Mapping LLM Security Landscapes: A Comprehensive Stakeholder Risk Assessment Proposal
Rahul Pankajakshan, Sumitra Biswal, Yuvaraj Govindarajulu, Gilad Gressel
TL;DR
This paper addresses the lack of practical, stakeholder-focused risk assessment methods for LLM security by adapting the OWASP Risk Rating Methodology to LLM-based systems. It combines scenario analysis, dependency mapping, and impact analysis to produce a threat matrix that maps OWASP Top 10 LLM risks to three stakeholder groups: fine-tuning developers, API-integrating developers, and end users, and demonstrates the approach with a University Virtual Assistant use case. The study identifies prompts-injection as a high-risk threat and training-data poisoning as medium-risk, illustrating how mitigation strategies can be prioritized through the risk matrix and process. The proposed framework provides security practitioners with an actionable tool for resource allocation and risk mitigation planning, while highlighting the need for real-world validations and continuous refinement of threat models as LLM ecosystems evolve.
Abstract
The rapid integration of Large Language Models (LLMs) across diverse sectors has marked a transformative era, showcasing remarkable capabilities in text generation and problem-solving tasks. However, this technological advancement is accompanied by significant risks and vulnerabilities. Despite ongoing security enhancements, attackers persistently exploit these weaknesses, casting doubts on the overall trustworthiness of LLMs. Compounding the issue, organisations are deploying LLM-integrated systems without understanding the severity of potential consequences.

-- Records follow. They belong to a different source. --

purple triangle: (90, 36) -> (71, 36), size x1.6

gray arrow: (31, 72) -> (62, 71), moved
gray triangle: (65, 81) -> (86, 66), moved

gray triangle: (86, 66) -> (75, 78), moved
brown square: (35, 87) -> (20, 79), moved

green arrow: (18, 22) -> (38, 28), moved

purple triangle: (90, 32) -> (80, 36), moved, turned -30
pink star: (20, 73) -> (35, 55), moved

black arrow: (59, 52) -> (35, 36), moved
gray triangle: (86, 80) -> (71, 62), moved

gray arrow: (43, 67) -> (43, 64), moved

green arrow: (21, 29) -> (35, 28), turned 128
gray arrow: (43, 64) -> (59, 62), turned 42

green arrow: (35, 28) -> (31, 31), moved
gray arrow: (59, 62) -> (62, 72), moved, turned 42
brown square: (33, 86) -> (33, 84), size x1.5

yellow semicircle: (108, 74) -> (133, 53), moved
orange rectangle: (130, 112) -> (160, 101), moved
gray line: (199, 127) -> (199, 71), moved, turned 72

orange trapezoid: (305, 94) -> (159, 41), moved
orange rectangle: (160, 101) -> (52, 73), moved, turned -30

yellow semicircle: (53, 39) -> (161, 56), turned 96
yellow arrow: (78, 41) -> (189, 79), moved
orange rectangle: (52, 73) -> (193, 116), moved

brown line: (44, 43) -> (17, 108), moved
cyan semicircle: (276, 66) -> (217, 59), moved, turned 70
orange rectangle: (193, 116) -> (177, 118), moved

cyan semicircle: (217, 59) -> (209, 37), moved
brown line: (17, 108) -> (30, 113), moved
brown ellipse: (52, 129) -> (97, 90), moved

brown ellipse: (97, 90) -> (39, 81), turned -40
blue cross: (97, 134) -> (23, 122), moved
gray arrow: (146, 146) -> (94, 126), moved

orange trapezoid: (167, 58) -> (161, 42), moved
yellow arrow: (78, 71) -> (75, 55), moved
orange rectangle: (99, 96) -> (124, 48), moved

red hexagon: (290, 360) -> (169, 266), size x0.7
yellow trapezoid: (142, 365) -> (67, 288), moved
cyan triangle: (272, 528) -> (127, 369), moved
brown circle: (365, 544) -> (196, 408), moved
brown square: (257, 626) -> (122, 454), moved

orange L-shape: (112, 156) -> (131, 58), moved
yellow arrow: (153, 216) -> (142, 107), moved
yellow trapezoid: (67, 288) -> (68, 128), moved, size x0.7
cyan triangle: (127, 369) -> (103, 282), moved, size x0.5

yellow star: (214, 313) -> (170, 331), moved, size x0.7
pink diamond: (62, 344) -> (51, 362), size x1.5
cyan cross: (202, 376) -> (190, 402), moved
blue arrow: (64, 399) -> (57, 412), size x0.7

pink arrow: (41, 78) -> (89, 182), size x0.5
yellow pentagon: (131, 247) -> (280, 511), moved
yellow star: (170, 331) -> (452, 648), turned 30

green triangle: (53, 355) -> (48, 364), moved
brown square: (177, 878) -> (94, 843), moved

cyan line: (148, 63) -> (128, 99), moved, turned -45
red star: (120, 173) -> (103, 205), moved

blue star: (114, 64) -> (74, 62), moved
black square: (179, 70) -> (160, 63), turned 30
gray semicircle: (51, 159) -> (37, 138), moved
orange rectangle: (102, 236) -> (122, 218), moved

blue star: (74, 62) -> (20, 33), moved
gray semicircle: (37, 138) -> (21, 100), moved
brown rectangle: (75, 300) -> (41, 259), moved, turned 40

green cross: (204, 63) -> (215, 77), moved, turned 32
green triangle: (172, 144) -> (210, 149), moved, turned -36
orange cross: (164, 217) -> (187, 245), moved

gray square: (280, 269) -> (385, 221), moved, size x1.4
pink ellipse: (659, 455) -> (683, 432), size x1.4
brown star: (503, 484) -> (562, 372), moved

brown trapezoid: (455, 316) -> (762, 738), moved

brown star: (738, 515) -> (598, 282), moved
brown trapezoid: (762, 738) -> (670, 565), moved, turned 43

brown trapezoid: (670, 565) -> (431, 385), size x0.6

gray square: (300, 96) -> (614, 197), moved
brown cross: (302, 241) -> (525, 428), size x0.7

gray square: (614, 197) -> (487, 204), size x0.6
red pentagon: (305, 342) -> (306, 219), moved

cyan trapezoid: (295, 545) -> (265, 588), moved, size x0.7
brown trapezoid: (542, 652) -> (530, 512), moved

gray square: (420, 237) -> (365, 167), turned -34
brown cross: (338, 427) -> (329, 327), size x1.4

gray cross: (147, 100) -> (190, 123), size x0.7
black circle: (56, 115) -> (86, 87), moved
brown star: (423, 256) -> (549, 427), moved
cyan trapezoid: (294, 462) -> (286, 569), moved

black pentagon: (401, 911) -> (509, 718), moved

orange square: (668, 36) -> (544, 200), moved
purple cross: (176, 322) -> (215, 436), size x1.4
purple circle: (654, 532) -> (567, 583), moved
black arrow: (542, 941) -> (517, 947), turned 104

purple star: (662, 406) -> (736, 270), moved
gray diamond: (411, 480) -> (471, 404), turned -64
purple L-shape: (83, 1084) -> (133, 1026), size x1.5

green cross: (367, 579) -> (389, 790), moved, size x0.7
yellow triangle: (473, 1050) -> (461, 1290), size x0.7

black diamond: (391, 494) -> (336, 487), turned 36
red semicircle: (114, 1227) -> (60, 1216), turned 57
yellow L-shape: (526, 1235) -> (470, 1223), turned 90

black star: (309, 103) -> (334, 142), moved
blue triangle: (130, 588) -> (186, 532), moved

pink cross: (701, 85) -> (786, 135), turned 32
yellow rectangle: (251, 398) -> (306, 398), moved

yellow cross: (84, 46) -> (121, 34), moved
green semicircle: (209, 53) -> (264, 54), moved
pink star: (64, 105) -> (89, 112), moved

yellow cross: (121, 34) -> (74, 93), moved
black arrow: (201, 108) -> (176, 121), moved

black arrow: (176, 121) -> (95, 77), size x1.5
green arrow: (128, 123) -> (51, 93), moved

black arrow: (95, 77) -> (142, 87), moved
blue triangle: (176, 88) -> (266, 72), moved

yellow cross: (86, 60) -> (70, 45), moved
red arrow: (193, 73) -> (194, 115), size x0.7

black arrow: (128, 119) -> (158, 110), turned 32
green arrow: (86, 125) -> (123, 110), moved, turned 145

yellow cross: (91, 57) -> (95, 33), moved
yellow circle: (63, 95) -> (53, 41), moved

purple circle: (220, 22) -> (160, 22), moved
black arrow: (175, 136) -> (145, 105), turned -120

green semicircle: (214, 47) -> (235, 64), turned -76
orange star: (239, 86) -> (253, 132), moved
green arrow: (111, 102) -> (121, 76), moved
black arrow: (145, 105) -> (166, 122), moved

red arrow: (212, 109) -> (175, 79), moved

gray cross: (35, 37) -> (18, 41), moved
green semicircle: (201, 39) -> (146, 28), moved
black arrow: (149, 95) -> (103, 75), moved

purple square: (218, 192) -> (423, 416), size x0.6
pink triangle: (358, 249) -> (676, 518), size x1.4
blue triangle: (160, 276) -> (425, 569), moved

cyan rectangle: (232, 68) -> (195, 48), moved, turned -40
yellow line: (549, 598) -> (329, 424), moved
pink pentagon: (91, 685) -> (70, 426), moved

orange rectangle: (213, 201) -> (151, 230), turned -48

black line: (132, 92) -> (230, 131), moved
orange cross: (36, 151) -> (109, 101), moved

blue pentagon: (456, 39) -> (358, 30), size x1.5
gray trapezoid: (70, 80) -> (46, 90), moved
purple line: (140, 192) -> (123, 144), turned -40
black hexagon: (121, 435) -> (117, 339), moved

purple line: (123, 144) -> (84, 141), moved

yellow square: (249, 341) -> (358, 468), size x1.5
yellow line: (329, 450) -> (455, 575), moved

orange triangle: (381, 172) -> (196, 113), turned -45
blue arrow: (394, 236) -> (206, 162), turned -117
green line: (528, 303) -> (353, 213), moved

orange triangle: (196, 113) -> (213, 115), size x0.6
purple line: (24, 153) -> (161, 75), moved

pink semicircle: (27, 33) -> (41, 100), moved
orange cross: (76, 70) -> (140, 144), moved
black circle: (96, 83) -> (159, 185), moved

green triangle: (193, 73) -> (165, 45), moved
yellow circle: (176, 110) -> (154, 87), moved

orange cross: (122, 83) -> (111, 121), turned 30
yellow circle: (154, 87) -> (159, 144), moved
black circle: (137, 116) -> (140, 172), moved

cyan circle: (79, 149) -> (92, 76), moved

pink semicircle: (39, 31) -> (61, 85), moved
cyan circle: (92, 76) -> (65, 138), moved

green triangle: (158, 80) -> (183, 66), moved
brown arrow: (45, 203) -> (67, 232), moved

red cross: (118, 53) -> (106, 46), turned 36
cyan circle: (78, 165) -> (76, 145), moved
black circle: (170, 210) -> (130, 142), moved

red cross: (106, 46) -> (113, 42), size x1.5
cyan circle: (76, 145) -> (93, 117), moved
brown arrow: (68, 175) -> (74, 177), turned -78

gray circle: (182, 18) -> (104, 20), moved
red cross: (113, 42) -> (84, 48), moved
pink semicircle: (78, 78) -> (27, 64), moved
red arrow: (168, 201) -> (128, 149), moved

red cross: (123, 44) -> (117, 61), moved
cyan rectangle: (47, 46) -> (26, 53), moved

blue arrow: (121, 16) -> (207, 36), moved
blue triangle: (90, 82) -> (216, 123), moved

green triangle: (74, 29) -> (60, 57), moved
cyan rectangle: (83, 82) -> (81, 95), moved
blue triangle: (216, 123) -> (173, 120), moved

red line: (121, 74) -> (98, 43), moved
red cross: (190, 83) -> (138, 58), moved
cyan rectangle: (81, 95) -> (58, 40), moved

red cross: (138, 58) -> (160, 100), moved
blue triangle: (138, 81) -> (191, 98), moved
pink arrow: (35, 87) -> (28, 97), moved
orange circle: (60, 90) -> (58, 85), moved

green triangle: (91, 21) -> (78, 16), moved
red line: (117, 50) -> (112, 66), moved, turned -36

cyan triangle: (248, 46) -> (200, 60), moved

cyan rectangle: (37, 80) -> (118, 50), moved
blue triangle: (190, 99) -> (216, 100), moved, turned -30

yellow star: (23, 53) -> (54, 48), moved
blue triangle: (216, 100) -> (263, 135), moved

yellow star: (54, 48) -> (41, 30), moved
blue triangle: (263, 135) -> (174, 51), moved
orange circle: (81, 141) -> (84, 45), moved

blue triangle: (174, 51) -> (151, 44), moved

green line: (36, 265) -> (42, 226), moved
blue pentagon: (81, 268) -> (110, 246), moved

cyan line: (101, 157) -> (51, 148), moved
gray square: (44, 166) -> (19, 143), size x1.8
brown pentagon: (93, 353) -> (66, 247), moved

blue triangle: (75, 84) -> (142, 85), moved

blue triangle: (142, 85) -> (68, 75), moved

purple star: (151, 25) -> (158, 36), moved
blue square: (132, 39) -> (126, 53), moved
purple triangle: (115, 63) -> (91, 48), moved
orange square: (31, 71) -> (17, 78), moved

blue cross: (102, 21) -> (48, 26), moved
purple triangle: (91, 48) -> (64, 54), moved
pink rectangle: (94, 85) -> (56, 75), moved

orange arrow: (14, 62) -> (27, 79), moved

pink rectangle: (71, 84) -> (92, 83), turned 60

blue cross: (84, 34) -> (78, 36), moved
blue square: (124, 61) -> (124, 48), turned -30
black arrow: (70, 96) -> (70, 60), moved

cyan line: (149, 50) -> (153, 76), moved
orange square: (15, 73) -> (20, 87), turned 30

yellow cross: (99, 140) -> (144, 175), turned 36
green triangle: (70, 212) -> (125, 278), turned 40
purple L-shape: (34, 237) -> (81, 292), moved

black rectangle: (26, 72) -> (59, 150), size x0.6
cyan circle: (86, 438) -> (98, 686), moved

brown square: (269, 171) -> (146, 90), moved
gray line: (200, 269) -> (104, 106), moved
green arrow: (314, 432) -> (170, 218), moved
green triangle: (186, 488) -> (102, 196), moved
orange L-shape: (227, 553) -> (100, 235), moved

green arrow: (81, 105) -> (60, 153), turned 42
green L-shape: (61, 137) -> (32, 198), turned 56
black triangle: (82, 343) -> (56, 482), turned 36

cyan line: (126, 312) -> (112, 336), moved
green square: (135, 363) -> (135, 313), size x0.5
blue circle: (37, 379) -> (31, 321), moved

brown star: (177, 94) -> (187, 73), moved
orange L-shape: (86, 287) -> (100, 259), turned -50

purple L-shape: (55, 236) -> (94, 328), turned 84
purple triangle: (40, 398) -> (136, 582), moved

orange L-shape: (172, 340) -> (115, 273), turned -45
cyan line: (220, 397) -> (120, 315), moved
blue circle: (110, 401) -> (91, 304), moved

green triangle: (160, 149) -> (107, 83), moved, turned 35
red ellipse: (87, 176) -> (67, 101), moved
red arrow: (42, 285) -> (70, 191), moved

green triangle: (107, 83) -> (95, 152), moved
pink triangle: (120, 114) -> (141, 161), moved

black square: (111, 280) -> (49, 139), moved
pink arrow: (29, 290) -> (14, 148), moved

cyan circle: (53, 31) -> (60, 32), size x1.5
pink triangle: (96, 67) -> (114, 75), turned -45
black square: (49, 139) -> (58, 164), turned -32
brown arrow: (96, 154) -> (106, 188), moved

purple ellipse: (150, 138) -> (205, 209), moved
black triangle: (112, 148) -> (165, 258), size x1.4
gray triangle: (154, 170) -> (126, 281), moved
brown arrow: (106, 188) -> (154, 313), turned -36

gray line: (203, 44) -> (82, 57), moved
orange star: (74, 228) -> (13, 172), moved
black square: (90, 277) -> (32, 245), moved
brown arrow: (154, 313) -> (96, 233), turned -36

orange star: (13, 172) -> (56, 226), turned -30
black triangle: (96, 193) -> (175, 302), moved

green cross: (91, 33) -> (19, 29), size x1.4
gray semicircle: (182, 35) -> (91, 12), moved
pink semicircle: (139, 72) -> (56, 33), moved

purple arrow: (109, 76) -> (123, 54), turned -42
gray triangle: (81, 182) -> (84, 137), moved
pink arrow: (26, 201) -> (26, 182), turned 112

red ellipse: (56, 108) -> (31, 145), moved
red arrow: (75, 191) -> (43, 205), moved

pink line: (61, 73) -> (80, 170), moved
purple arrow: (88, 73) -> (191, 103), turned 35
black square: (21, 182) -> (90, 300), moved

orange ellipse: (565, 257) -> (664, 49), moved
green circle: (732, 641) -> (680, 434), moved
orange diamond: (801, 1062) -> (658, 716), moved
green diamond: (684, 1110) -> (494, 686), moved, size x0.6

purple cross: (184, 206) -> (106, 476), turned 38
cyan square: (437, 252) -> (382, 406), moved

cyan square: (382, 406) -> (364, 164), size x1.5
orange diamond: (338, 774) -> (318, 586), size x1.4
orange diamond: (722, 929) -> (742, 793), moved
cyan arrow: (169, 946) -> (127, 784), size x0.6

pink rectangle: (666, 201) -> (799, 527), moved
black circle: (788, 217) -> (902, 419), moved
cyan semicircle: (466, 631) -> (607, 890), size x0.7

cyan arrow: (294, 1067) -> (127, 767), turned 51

Existing studies by OWASP and MITRE offer a general overview of threats and vulnerabilities but lack a method for directly and succinctly analysing the risks for security practitioners, developers, and key decision-makers who are working with this novel technology. To address this gap, we propose a risk assessment process using tools like the OWASP risk rating methodology which is used for traditional systems. We conduct scenario analysis to identify potential threat agents and map the dependent system components against vulnerability factors. Through this analysis, we assess the likelihood of a cyberattack. Subsequently, we conduct a thorough impact analysis to derive a comprehensive threat matrix. We also map threats against three key stakeholder groups: developers engaged in model fine-tuning, application developers utilizing third-party APIs, and end users. The proposed threat matrix provides a holistic evaluation of LLM-related risks, enabling stakeholders to make informed decisions for effective mitigation strategies. Our outlined process serves as an actionable and comprehensive tool for security practitioners, offering insights for resource management and enhancing the overall system security.